_ABOUT THIS TASK:_ Pick out each line of the records that includes the string "with", and copy it.
:::::
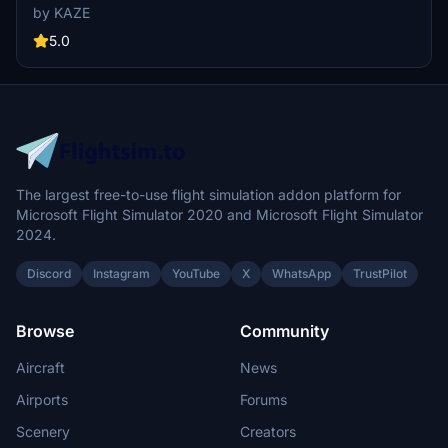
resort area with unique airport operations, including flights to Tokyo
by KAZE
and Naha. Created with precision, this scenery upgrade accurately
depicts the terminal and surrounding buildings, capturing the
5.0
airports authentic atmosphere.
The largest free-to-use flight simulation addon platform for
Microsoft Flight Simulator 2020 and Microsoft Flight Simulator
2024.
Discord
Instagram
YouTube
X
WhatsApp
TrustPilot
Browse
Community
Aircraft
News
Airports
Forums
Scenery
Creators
:::::
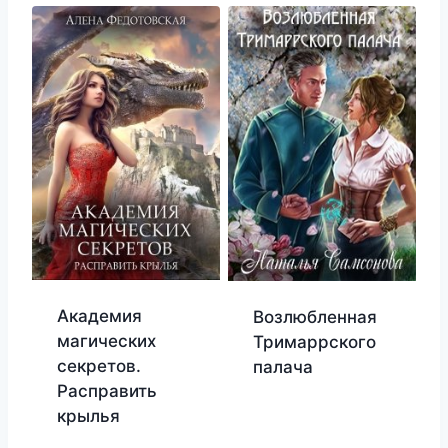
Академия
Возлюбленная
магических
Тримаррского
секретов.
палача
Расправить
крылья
:::::
_PROBLEM SOLUTION:_
resort area with unique airport operations, including flights to Tokyo
and Naha. Created with precision, this scenery upgrade accurately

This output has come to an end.